Issue 4: Eager versus Lazy Evaluation (Part One)
Lazy evaluation is a key feature of distributed computing frameworks. When calling operations on a DataFrame, a computation graph is constructed. The operations only happen when an action is performed that needs the data.
In the code snippet below, Case 1 reads the file and calculates the min of all columns. Case 2 reads the file and calculates the min of two columns. For this issue, we will use a different dataset. This new one has 40 columns and 2 million rows of random numbers. There are two or three steps in this one-line expression: loading the file, filtering the columns, and then getting the minimum.
python1# case 1: read file and min of all columns
2backend.read_parquet(path).min()
3
4# case 2: read file and min of two columns
5backend.read_parquet(path)[["c0","c1"]].min()
The results are seen below. Because Pandas and Modin evaluate things eagerly, Case 2 is just a slight reduction from Case 1. This is because there is less computation happening for the minimums (two columns instead all). But the speedup is not that much because the whole data is read first before filtering the needed columns.
On the other hand, PySpark Pandas and Dask have tremendous speedups for this operation. This is because they are aware only two columns are needed in the end, so they only load those two columns from the parquet (one benefit of parquet over csv files). For the three operations (load, filter, min), PySpark Pandas and Dask were able to optimize the computation by minimizing disc I/O due to their lazy nature.
Modin specifically chose to optimize the experience of iterative workloads, and also match the Pandas behavior. On the other hand, PySpark Pandas chose to have the same lazy evaluation as Spark. Even if both of them are a form of “distributed Pandas”, they have very different performance profiles.
Issue 4: Eager versus Lazy Evaluation (Part Two)
Here, we see a case where eager evaluation helps users. But when practitioners don’t understand lazy evaluation, it also becomes very easy to run into duplicated work.
See the following cases, Case 1 just gets the min of two columns while Case 2 gets the min, max, and mean.

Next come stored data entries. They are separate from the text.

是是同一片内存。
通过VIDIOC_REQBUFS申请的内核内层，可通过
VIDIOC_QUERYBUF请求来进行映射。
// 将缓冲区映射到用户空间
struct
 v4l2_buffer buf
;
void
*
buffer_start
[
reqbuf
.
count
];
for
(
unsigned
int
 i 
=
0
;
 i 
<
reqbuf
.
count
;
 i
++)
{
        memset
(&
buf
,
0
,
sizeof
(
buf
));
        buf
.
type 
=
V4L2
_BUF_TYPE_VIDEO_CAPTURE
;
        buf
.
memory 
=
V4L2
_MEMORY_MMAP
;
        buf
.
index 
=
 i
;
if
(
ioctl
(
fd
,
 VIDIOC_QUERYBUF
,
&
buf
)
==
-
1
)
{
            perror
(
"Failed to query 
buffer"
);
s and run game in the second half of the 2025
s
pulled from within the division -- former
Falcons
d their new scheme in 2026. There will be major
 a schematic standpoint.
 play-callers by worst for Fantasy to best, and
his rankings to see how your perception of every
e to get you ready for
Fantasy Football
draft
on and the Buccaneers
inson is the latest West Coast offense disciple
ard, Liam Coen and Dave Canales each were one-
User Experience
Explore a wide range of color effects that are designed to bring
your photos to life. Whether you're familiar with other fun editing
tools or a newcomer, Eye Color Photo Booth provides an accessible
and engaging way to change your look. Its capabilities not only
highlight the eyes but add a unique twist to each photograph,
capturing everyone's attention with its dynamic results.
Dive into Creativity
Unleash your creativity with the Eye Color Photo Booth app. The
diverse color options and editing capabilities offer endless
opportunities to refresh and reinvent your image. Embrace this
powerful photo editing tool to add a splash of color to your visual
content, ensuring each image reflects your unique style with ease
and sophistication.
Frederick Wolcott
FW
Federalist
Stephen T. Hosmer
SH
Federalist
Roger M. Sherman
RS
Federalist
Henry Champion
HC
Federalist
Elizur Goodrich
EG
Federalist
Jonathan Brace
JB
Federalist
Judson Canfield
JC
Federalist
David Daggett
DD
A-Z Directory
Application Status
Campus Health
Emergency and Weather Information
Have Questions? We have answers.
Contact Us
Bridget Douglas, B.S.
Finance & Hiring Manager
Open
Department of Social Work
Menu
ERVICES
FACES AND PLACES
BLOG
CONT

python1# case 1: min of 2 columns
2sub = backend.read_parquet(path)[["c0","c1"]]
3sub.min()
4
5# case 2: min, max, and mean of 2 columns
6sub = backend.read_parquet(path)[["c0","c1"]]
7sub.min()
8sub.max()
9sub.mean()
In the results below, Pandas and Modin don’t seem to have any recomputation happening in case 2. sub
is already held in memory after being read. This is expected because of what we saw in the last benchmark where Pandas and Modin evaluate eagerly. On the other hand, PySpark Pandas and Dask show that sub
is being computed multiple times because we did not explicitly persist sub
.
In Issue 4 we saw both sides of lazy evaluation. We saw one scenario where it led to drastic speedups, and in this last scenario, we saw it cause slowdowns when used improperly. This doesn’t mean that either eager or lazy evaluation is better, the more important takeaway is that we need to be mindful of what the framework is doing as we work on big data to get the best results.
This is a common pitfall because the Pandas doesn’t have the grammar to make users mindful of this intricacy of distributed computing. People coming from Pandas are not aware of the persist
operation.
Conclusion
Pandas is great for local computing (aside from the fact there are too many ways to do some operations). But we need to recognize the inherent limitations of the interface and understand it was not built to scale over several machines. Pandas was not designed to be an interface for distributed computing.
If you want to try another semantic layer that is not Pandas-like, Fugue takes a different approach. Fugue is an open-source abstraction layer for distributed computing. While it can bring Pandas code to Spark and Dask, it intentionally decouples from the Pandas interface to avoid facing the compromises Pandas-like frameworks had.